When an AED is used, it is then sent with the ambulance crew to the hospital, where data are collected and viewed by medical staff personnel.

Koslow said the HeartSafe program identified grocery markets as high-risk locations. The Friends of Reading Hospital initially focused on first responders such as police officers who often are first on the scene at an emergency.


Blashock said Boyer’s saw AEDs as necessary.

“It made sense when we thought about who our customers are,” she said. “Elderly people, for instance, have a harder time getting around and may not leave their homes except to go grocery shopping.”

Efforts to reach several other grocery chains in Berks County were unsuccessful.


New York-based Wegmans Food Markets Inc., which has three stores in Lehigh Valley, also has AEDs in all 94 of its stores, as well as in its other facilities such as distribution centers.

According to Tammy Heintzelman, regional asset protection manager for Wegmans, the grocery chain has at least two devices in each of its locations, depending on layout and square footage. It started its AED program in 2012.

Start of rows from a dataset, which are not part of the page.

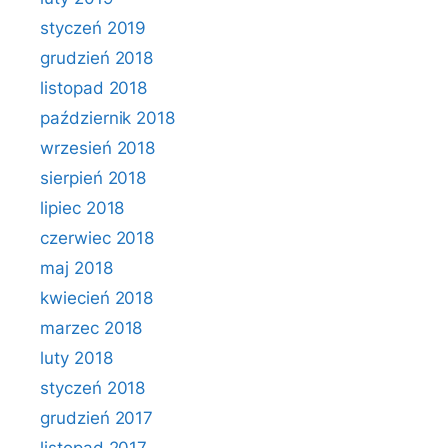
styczeń 2019
grudzień 2018
listopad 2018
październik 2018
wrzesień 2018
sierpień 2018
lipiec 2018
czerwiec 2018
maj 2018
kwiecień 2018
marzec 2018
luty 2018
styczeń 2018
grudzień 2017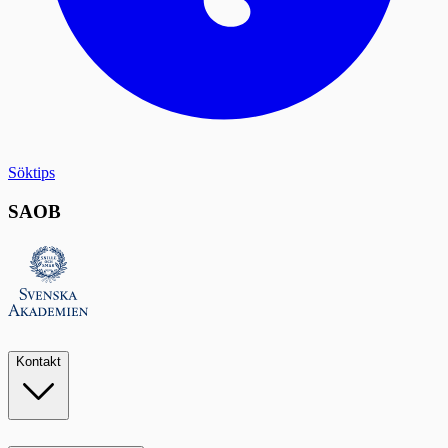
Söktips
SAOB
Kontakt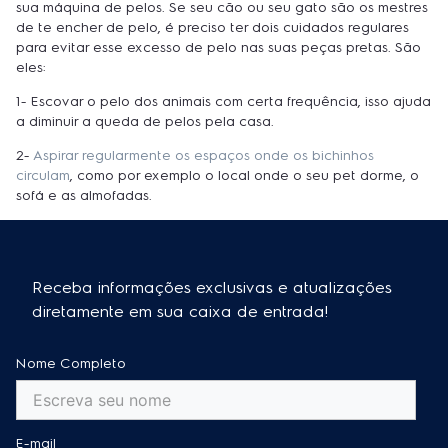
sua máquina de pelos. Se seu cão ou seu gato são os mestres
de te encher de pelo, é preciso ter dois cuidados regulares
para evitar esse excesso de pelo nas suas peças pretas. São
eles:
1- Escovar o pelo dos animais com certa frequência, isso ajuda
a diminuir a queda de pelos pela casa.
2-
Aspirar regularmente os espaços onde os bichinhos
circulam
, como por exemplo o local onde o seu pet dorme, o
sofá e as almofadas.
Receba informações exclusivas e atualizações
diretamente em sua caixa de entrada!
Nome Completo
E-mail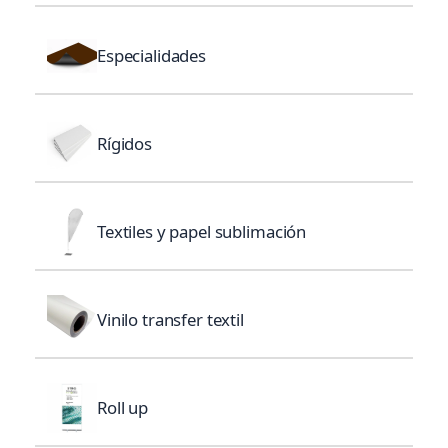
Especialidades
Rígidos
Textiles y papel sublimación
Vinilo transfer textil
Roll up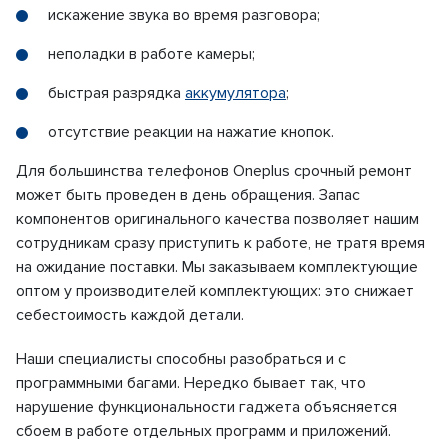
искажение звука во время разговора;
неполадки в работе камеры;
быстрая разрядка
аккумулятора
;
отсутствие реакции на нажатие кнопок.
Для большинства телефонов Oneplus срочный ремонт
может быть проведен в день обращения. Запас
компонентов оригинального качества позволяет нашим
сотрудникам сразу приступить к работе, не тратя время
на ожидание поставки. Мы заказываем комплектующие
оптом у производителей комплектующих: это снижает
себестоимость каждой детали.
Наши специалисты способны разобраться и с
программными багами. Нередко бывает так, что
нарушение функциональности гаджета объясняется
сбоем в работе отдельных программ и приложений.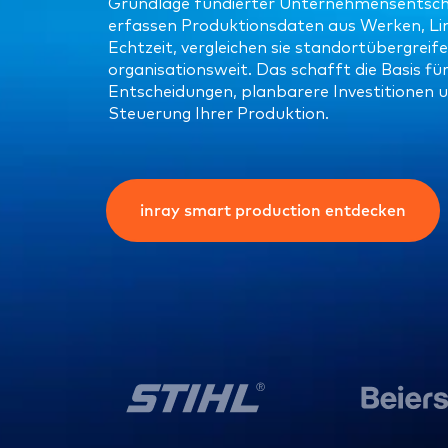
Grundlage fundierter Unternehmensentsch
erfassen Produktionsdaten aus Werken, Li
Echtzeit, vergleichen sie standortübergreif
organisationsweit. Das schafft die Basis fü
Entscheidungen, planbarere Investitionen un
Steuerung Ihrer Produktion.
inray smart production entdecken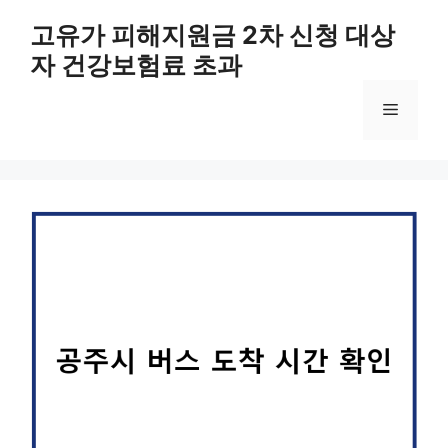
컨
고유가 피해지원금 2차 신청 대상
텐
자 건강보험료 초과
츠
로
메
건
너
뛰
뉴
기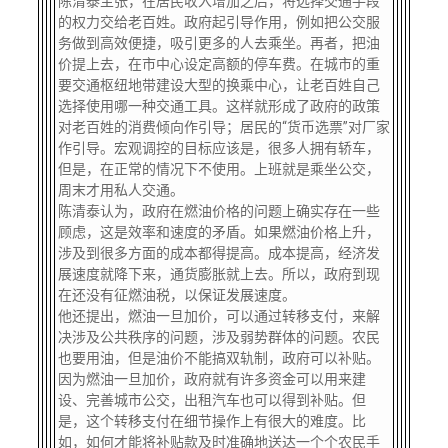
陈清泰主张，在居民收入增加之后，将选择交通手段
的权力交给老百姓。政府起引导作用，例如把公交服
务做到高效便捷，吸引更多的人去乘坐。再者，把油
价提上去，在市中心设定高额的停车费。在城市的重
要交通枢纽地带建设大型的换乘中心，让老百姓自己
选择使用哪一种交通工具。这样就形成了政府的政策
对老百姓的消费倾向作引导；居民的“货币选票”对厂家
作引导。宏观调控的目标应该是，很多人拥有轿车，
但是，在正常的情况下不使用。上班就是乘坐公交，
周末才用私人交通。
陈清泰认为，政府在燃油价格的问题上确实存在一些
顾虑，这是效率和速度的矛盾。如果燃油价格上升，
涉及到很多方面的成本都得提高。成本提高，经济发
展速度就降下来，通货膨胀就上去。所以，政府到现
在还没有征燃油税，以保证发展速度。
他还提出，燃油一旦加价，可以通过转移支付，来解
决涉及公共秩序的问题，涉及弱势群体的问题。农民
也要用油，但是油价不能搞双轨制，政府可以补贴。
因为燃油一旦加价，政府就有许多资金可以用来建
设、完善城市公交，出租汽车也可以得到补贴。但
是，这个转移支付在细节操作上有很大的难度。比
如，如何才能将补贴款及时准确地送达一个个农民手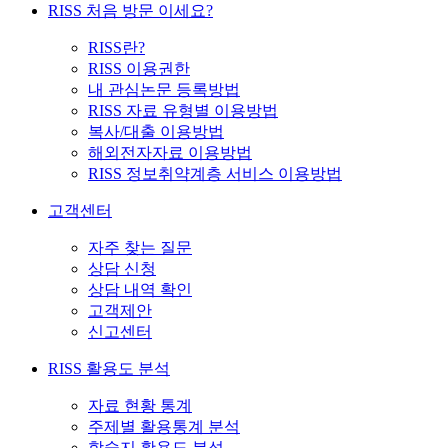
RISS 처음 방문 이세요?
RISS란?
RISS 이용권한
내 관심논문 등록방법
RISS 자료 유형별 이용방법
복사/대출 이용방법
해외전자자료 이용방법
RISS 정보취약계층 서비스 이용방법
고객센터
자주 찾는 질문
상담 신청
상담 내역 확인
고객제안
신고센터
RISS 활용도 분석
자료 현황 통계
주제별 활용통계 분석
학술지 활용도 분석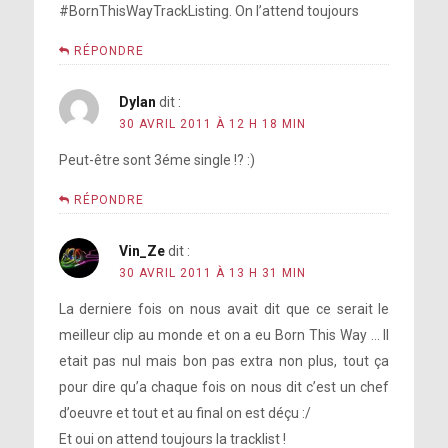
#BornThisWayTrackListing. On l’attend toujours
RÉPONDRE
Dylan
dit :
30 AVRIL 2011 À 12 H 18 MIN
Peut-être sont 3éme single !? :)
RÉPONDRE
Vin_Ze
dit :
30 AVRIL 2011 À 13 H 31 MIN
La derniere fois on nous avait dit que ce serait le
meilleur clip au monde et on a eu Born This Way … Il
etait pas nul mais bon pas extra non plus, tout ça
pour dire qu’a chaque fois on nous dit c’est un chef
d’oeuvre et tout et au final on est déçu :/
Et oui on attend toujours la tracklist !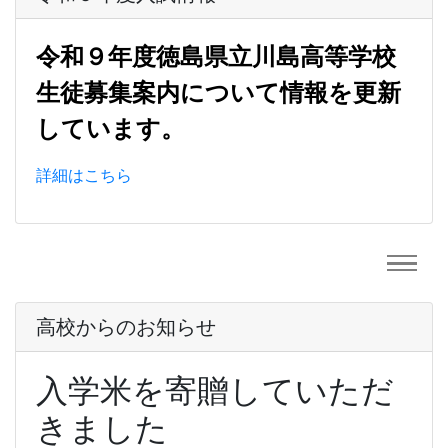
令和９年度徳島県立川島高等学校
生徒募集案内について情報を更新
しています。
詳細はこちら
高校からのお知らせ
入学米を寄贈していただ
きました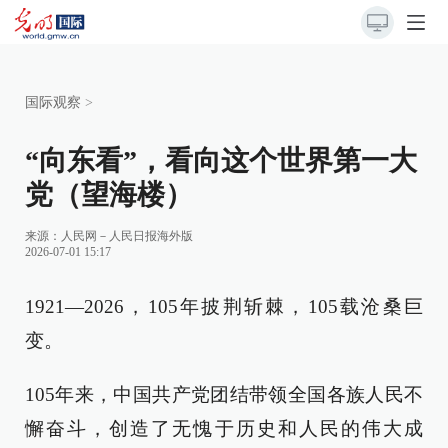
国际观察
>
“向东看”，看向这个世界第一大
党（望海楼）
来源：
人民网－人民日报海外版
2026-07-01 15:17
1921—2026，105年披荆斩棘，105载沧桑巨
变。
105年来，中国共产党团结带领全国各族人民不
懈奋斗，创造了无愧于历史和人民的伟大成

“If we’re able to help even one person, it’s money well spent,” Heintzelman said.


Heintzelman said that even Wegmans stores under construction already have an AED on-site in the event a construction worker needs access.

“I think they should be in every public building. We’ve had positive, lifesaving results in situations where we’ve had to use them on customers and our own employees,” she said.

“It’s a minimal investment when you consider that you can’t put a price on someone’s life.”